Wednesday, November 19, 2014

Whitewashed

[Blog entry created by Mark Bonnema]

Ashley got her wish! It snowed six inches in Sioux Falls this weekend – light, fluffy, delicate snow – and Ashley was at home to watch each and every flake descend on the world around her! 

I think the allure of “drinking in a bit of fresh air….” that she wrote about in last week’s blog post wore off as soon as she tasted the bitter cold of our current arctic blast. Yuck. None-the-less, there was a palpable contentment and peace about Ashley’s spirit as she watched the snow from our living room…. memories of her recent hospitalization melting away by the fireplace. The boys (Cooper and Kalvin, our dogs) were out of their minds with excitement that Ashley was home, and ensured Ashley did not have to endure even a moment of loneliness as I was away working at the hospital over the weekend.

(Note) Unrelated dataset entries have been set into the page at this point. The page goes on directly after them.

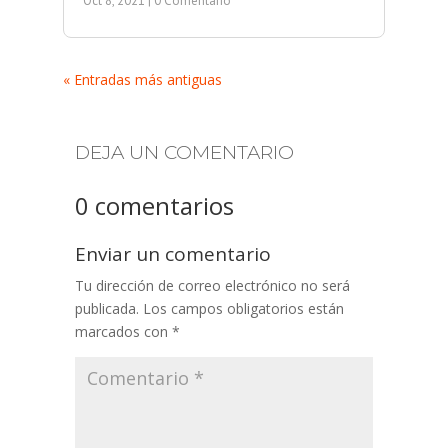
Oct 8, 2021
| 0 Comentario
« Entradas más antiguas
DEJA UN COMENTARIO
0 comentarios
Enviar un comentario
Tu dirección de correo electrónico no será
publicada.
Los campos obligatorios están
marcados con
*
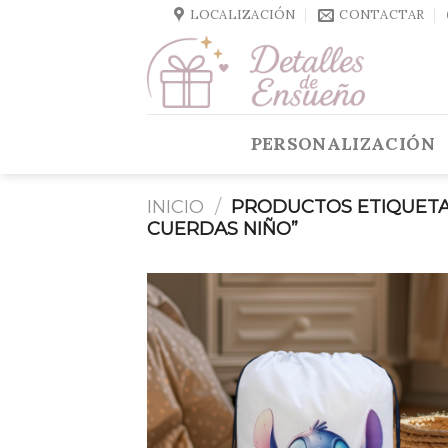
Skip
LOCALIZACIÓN
CONTACTAR
to
content
PERSONALIZACIÓN
INICIO
/
PRODUCTOS ETIQUETA
CUERDAS NIÑO”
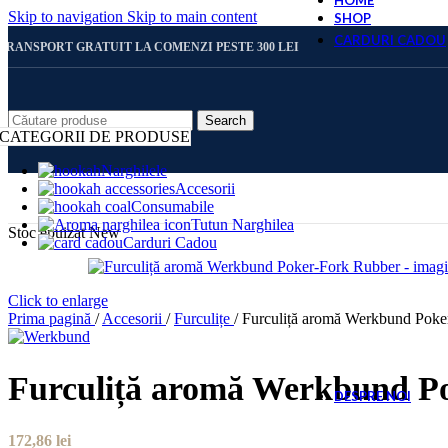
HOME
Skip to navigation
Skip to main content
SHOP
CARDURI CADOU
TRANSPORT GRATUIT LA COMENZI PESTE 300 LEI
CARD 
Search
CATEGORII DE PRODUSE
Narghilele
Accesorii
CARD 
Consumabile
Tutun Narghilea
Stoc epuizat
New
Carduri Cadou
CARD 
Click to enlarge
Prima pagină
/
Accesorii
/
Furculițe
/
Furculiță aromă Werkbund Poke
CARD 
Furculiță aromă Werkbund P
DESPRE NOI
172,86
lei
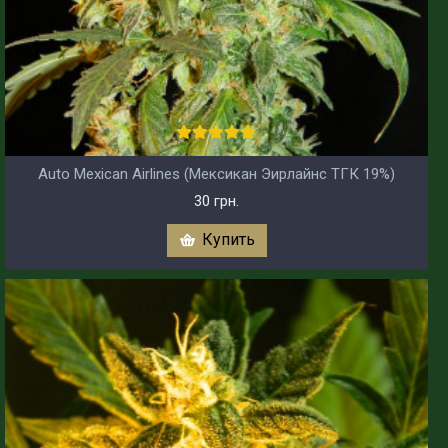
Auto Mexican Airlines (Мексикан Эирлайнс ТГК 19%)
30 грн.
Купить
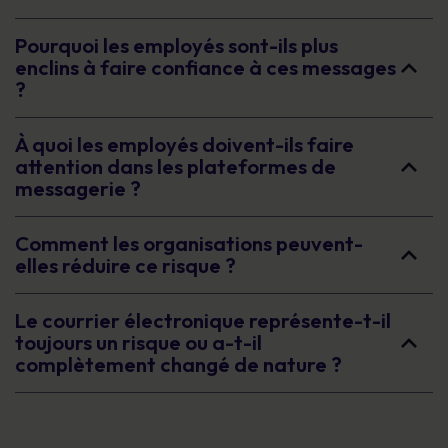
Pourquoi les employés sont-ils plus
enclins à faire confiance à ces messages
?
À quoi les employés doivent-ils faire
attention dans les plateformes de
messagerie ?
Comment les organisations peuvent-
elles réduire ce risque ?
Le courrier électronique représente-t-il
toujours un risque ou a-t-il
complètement changé de nature ?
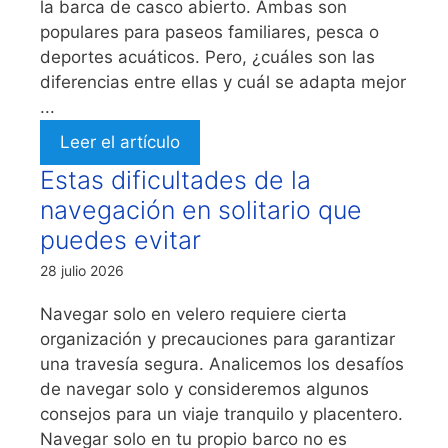
la barca de casco abierto. Ambas son
populares para paseos familiares, pesca o
deportes acuáticos. Pero, ¿cuáles son las
diferencias entre ellas y cuál se adapta mejor
...
Leer el artículo
Estas dificultades de la
navegación en solitario que
puedes evitar
28 julio 2026
Navegar solo en velero requiere cierta
organización y precauciones para garantizar
una travesía segura. Analicemos los desafíos
de navegar solo y consideremos algunos
consejos para un viaje tranquilo y placentero.
Navegar solo en tu propio barco no es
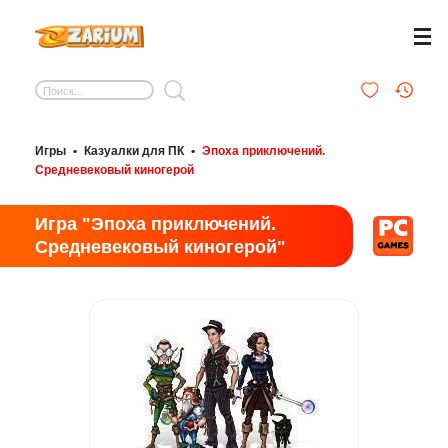
Игры
•
Казуалки для ПК
•
Эпоха приключений.
Средневековый киногерой
Игра "Эпоха приключений.
Средневековый киногерой"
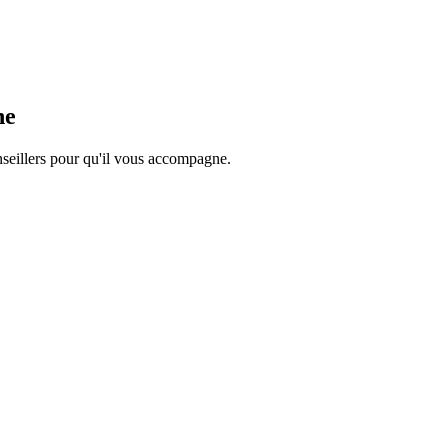
he
onseillers pour qu'il vous accompagne.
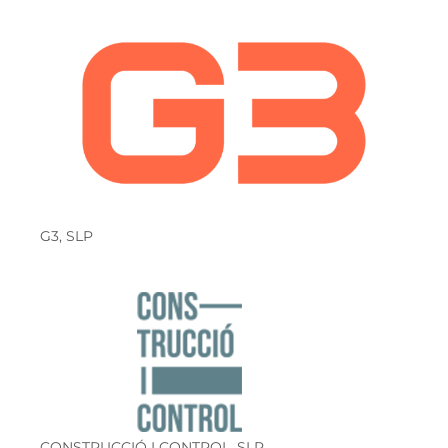
G3, SLP
CONSTRUCCIÓ I CONTROL, SLP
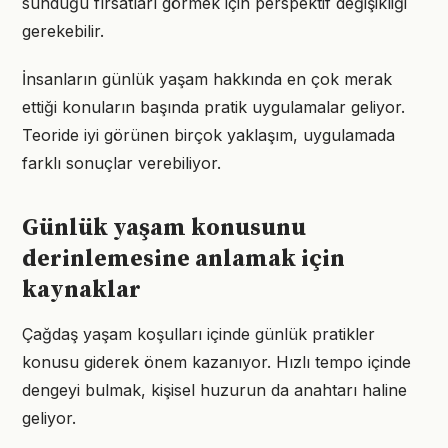
sunduğu fırsatları görmek için perspektif değişikliği
gerekebilir.
İnsanların günlük yaşam hakkında en çok merak
ettiği konuların başında pratik uygulamalar geliyor.
Teoride iyi görünen birçok yaklaşım, uygulamada
farklı sonuçlar verebiliyor.
Günlük yaşam konusunu
derinlemesine anlamak için
kaynaklar
Çağdaş yaşam koşulları içinde günlük pratikler
konusu giderek önem kazanıyor. Hızlı tempo içinde
dengeyi bulmak, kişisel huzurun da anahtarı haline
geliyor.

The first major snow of the impending winter is always a bittersweet affair.  While it is cold, icy, and treacherous, it is also lovely and fresh. The grays and browns of late fall are painted over with a whitewash of delicate snowflakes.  The world takes on a new allure and promise. After a bit of adjustment to the new temperature norms, you can almost see past the cold into the majestic beauty that is winter.

*It was here that I was going to write about Ashley, and how she is not able to undergo a whitewashing of her lungs, to have them renewed and rejuvenated, as cystic fibrosis is a progressive disease that is always adding to its cumulative damaging effects on her lungs. But, Ashley suggested that instead I write about something much more difficult…. me. Me and my experience during the difficult periods when CF is acting up.*


Honesty & Truth
I opted to keep the theme of whitewashing. It betrays perhaps my greatest and most pathological coping mechanism in regards to the effects of cystic fibrosis in our lives. I have a tendency to whitewash difficult situations.  My default is to slap an “everything is ok” response on any and all inquiries from friends and family, and also on my own internal monologue. “She’s doing ok today….”  Or “I’m doing fine… everything is great.” These statements mask the truth. They whitewash situations filled with fear, uncertainty, risk, and powerlessness.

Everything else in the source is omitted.